What to produce:
Every line from the one with "fungus. Despite their similarities and the" through the end of the entries below should be written out exactly; the pictures should not.

*** Opening of Data for this exercise ***

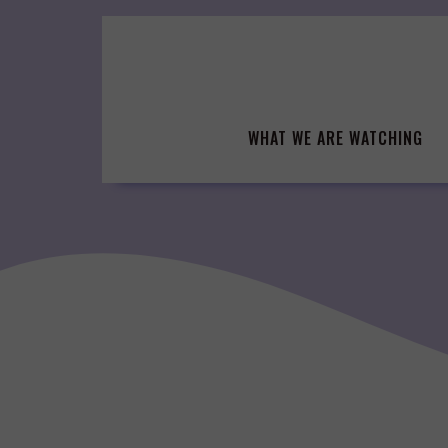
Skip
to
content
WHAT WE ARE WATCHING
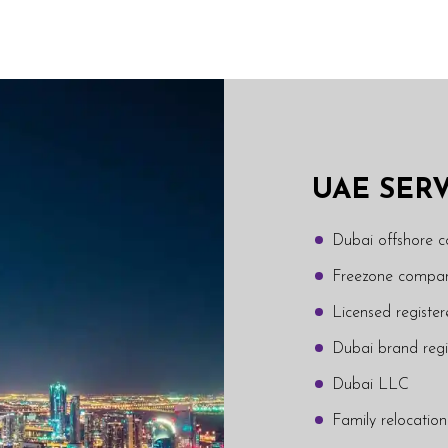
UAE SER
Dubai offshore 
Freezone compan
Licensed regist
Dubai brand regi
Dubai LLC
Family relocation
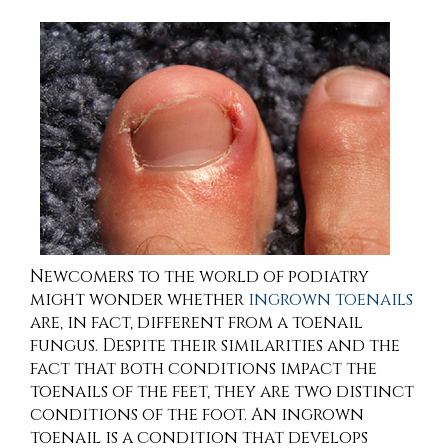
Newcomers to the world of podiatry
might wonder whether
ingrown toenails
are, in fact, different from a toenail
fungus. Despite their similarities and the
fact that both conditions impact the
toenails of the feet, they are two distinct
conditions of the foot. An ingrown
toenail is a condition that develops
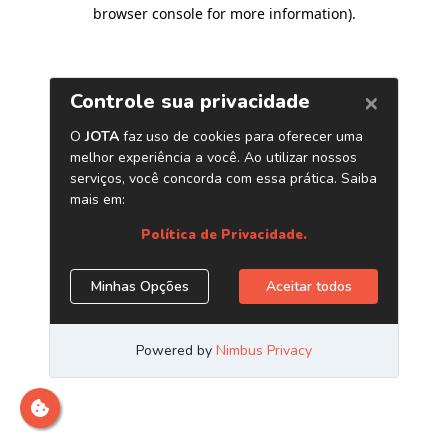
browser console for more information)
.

*** Close of Data for this exercise ***

Response for this exercise:
fungus. Despite their similarities and the
fact that both conditions impact the
toenails of the feet, they are two distinct
conditions of the foot. An ingrown
toenail is a condition that develops
browser console for more information)
.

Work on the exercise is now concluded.